=== Exercise ===
All entries are to be transcribed exactly. Pictures are not part of the copy.

Document layout analysis data
┄┄┄┄┄┄┄┄┄┄
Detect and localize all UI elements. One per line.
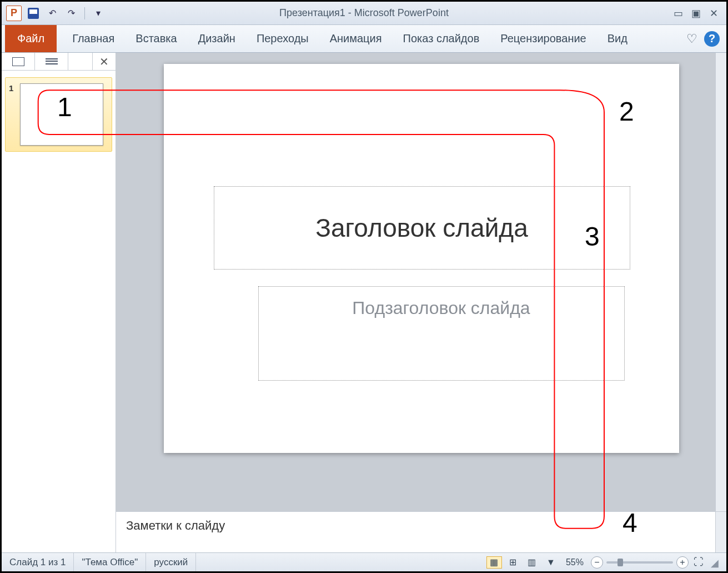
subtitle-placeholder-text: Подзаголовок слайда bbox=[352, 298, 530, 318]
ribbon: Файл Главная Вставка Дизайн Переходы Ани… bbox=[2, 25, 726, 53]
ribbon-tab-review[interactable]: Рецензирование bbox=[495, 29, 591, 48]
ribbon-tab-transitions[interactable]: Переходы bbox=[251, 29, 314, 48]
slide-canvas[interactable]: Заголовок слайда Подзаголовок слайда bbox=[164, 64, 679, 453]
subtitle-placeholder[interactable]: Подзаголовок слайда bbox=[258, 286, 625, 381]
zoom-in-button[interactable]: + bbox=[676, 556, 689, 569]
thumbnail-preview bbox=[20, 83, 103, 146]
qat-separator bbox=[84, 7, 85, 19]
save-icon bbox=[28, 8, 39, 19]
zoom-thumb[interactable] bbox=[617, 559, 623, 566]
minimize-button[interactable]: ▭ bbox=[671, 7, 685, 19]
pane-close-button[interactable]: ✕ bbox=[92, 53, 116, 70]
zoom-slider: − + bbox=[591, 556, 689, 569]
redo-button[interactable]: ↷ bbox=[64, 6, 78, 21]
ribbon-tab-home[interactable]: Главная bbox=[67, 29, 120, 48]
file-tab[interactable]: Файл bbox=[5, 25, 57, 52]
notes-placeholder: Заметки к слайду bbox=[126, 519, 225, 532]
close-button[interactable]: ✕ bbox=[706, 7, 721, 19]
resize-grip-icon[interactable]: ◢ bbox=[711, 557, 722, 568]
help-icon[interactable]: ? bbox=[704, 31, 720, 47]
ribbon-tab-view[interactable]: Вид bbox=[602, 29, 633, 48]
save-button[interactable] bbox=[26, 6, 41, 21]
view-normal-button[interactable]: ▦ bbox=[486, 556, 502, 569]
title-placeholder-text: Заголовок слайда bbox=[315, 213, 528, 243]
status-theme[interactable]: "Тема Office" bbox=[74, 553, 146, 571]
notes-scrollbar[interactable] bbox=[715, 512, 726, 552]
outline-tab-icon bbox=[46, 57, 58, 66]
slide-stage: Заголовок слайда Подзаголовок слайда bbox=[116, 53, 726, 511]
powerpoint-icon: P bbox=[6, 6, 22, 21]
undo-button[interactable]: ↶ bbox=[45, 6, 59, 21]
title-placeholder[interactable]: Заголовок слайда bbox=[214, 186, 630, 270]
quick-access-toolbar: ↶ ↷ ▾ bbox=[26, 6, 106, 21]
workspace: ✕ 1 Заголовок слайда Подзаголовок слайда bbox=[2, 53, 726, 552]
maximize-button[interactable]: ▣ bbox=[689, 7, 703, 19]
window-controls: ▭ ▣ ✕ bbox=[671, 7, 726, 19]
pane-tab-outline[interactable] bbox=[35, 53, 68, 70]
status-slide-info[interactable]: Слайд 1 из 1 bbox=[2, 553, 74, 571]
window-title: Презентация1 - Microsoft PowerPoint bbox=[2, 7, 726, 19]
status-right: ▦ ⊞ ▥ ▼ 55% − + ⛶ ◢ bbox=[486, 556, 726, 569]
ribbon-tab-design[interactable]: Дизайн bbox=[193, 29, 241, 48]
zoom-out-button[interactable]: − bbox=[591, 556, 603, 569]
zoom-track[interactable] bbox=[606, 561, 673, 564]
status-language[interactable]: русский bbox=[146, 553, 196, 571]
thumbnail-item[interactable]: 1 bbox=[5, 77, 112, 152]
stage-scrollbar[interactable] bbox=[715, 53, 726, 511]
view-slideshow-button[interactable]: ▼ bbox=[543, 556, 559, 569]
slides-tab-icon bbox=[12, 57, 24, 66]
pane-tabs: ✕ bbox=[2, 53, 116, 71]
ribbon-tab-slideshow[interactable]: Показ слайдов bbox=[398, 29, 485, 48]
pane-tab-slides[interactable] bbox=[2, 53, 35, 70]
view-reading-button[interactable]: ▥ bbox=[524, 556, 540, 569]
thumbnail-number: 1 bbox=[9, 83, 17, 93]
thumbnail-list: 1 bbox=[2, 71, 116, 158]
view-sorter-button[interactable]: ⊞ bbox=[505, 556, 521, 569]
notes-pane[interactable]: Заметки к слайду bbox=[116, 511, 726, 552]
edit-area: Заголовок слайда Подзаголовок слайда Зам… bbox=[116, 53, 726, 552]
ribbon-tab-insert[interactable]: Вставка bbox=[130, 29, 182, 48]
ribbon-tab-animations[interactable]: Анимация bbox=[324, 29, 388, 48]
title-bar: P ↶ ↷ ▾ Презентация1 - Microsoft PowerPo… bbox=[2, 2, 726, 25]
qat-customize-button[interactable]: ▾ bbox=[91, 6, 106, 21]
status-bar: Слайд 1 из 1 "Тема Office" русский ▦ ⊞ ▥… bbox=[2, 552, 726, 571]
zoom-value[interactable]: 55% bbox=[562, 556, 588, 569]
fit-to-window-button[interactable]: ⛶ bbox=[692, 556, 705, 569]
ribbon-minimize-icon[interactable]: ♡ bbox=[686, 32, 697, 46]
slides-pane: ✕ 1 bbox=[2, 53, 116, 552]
┄┄┄┄┄┄┄┄┄┄
=== Final answer ===
Detect and localize all UI elements. One per line.
subtitle-placeholder-text: Подзаголовок слайда bbox=[352, 298, 530, 318]
ribbon: Файл Главная Вставка Дизайн Переходы Ани… bbox=[2, 25, 726, 53]
ribbon-tab-review[interactable]: Рецензирование bbox=[495, 29, 591, 48]
ribbon-tab-transitions[interactable]: Переходы bbox=[251, 29, 314, 48]
slide-canvas[interactable]: Заголовок слайда Подзаголовок слайда bbox=[164, 64, 679, 453]
subtitle-placeholder[interactable]: Подзаголовок слайда bbox=[258, 286, 625, 381]
zoom-in-button[interactable]: + bbox=[676, 556, 689, 569]
thumbnail-preview bbox=[20, 83, 103, 146]
qat-separator bbox=[84, 7, 85, 19]
save-icon bbox=[28, 8, 39, 19]
zoom-thumb[interactable] bbox=[617, 559, 623, 566]
minimize-button[interactable]: ▭ bbox=[671, 7, 685, 19]
pane-close-button[interactable]: ✕ bbox=[92, 53, 116, 70]
zoom-slider: − + bbox=[591, 556, 689, 569]
redo-button[interactable]: ↷ bbox=[64, 6, 78, 21]
ribbon-tab-home[interactable]: Главная bbox=[67, 29, 120, 48]
file-tab[interactable]: Файл bbox=[5, 25, 57, 52]
notes-placeholder: Заметки к слайду bbox=[126, 519, 225, 532]
close-button[interactable]: ✕ bbox=[706, 7, 721, 19]
resize-grip-icon[interactable]: ◢ bbox=[711, 557, 722, 568]
help-icon[interactable]: ? bbox=[704, 31, 720, 47]
ribbon-tab-view[interactable]: Вид bbox=[602, 29, 633, 48]
save-button[interactable] bbox=[26, 6, 41, 21]
view-normal-button[interactable]: ▦ bbox=[486, 556, 502, 569]
title-placeholder-text: Заголовок слайда bbox=[315, 213, 528, 243]
status-theme[interactable]: "Тема Office" bbox=[74, 553, 146, 571]
notes-scrollbar[interactable] bbox=[715, 512, 726, 552]
outline-tab-icon bbox=[46, 57, 58, 66]
slide-stage: Заголовок слайда Подзаголовок слайда bbox=[116, 53, 726, 511]
powerpoint-icon: P bbox=[6, 6, 22, 21]
undo-button[interactable]: ↶ bbox=[45, 6, 59, 21]
title-placeholder[interactable]: Заголовок слайда bbox=[214, 186, 630, 270]
quick-access-toolbar: ↶ ↷ ▾ bbox=[26, 6, 106, 21]
workspace: ✕ 1 Заголовок слайда Подзаголовок слайда bbox=[2, 53, 726, 552]
maximize-button[interactable]: ▣ bbox=[689, 7, 703, 19]
window-controls: ▭ ▣ ✕ bbox=[671, 7, 726, 19]
pane-tab-outline[interactable] bbox=[35, 53, 68, 70]
status-slide-info[interactable]: Слайд 1 из 1 bbox=[2, 553, 74, 571]
window-title: Презентация1 - Microsoft PowerPoint bbox=[2, 7, 726, 19]
status-right: ▦ ⊞ ▥ ▼ 55% − + ⛶ ◢ bbox=[486, 556, 726, 569]
ribbon-tab-design[interactable]: Дизайн bbox=[193, 29, 241, 48]
zoom-out-button[interactable]: − bbox=[591, 556, 603, 569]
zoom-track[interactable] bbox=[606, 561, 673, 564]
status-language[interactable]: русский bbox=[146, 553, 196, 571]
thumbnail-item[interactable]: 1 bbox=[5, 77, 112, 152]
stage-scrollbar[interactable] bbox=[715, 53, 726, 511]
view-slideshow-button[interactable]: ▼ bbox=[543, 556, 559, 569]
slides-tab-icon bbox=[12, 57, 24, 66]
pane-tabs: ✕ bbox=[2, 53, 116, 71]
ribbon-tab-slideshow[interactable]: Показ слайдов bbox=[398, 29, 485, 48]
pane-tab-slides[interactable] bbox=[2, 53, 35, 70]
view-reading-button[interactable]: ▥ bbox=[524, 556, 540, 569]
thumbnail-number: 1 bbox=[9, 83, 17, 93]
thumbnail-list: 1 bbox=[2, 71, 116, 158]
view-sorter-button[interactable]: ⊞ bbox=[505, 556, 521, 569]
notes-pane[interactable]: Заметки к слайду bbox=[116, 511, 726, 552]
edit-area: Заголовок слайда Подзаголовок слайда Зам… bbox=[116, 53, 726, 552]
ribbon-tab-insert[interactable]: Вставка bbox=[130, 29, 182, 48]
ribbon-tab-animations[interactable]: Анимация bbox=[324, 29, 388, 48]
title-bar: P ↶ ↷ ▾ Презентация1 - Microsoft PowerPo… bbox=[2, 2, 726, 25]
qat-customize-button[interactable]: ▾ bbox=[91, 6, 106, 21]
status-bar: Слайд 1 из 1 "Тема Office" русский ▦ ⊞ ▥… bbox=[2, 552, 726, 571]
zoom-value[interactable]: 55% bbox=[562, 556, 588, 569]
fit-to-window-button[interactable]: ⛶ bbox=[692, 556, 705, 569]
ribbon-minimize-icon[interactable]: ♡ bbox=[686, 32, 697, 46]
slides-pane: ✕ 1 bbox=[2, 53, 116, 552]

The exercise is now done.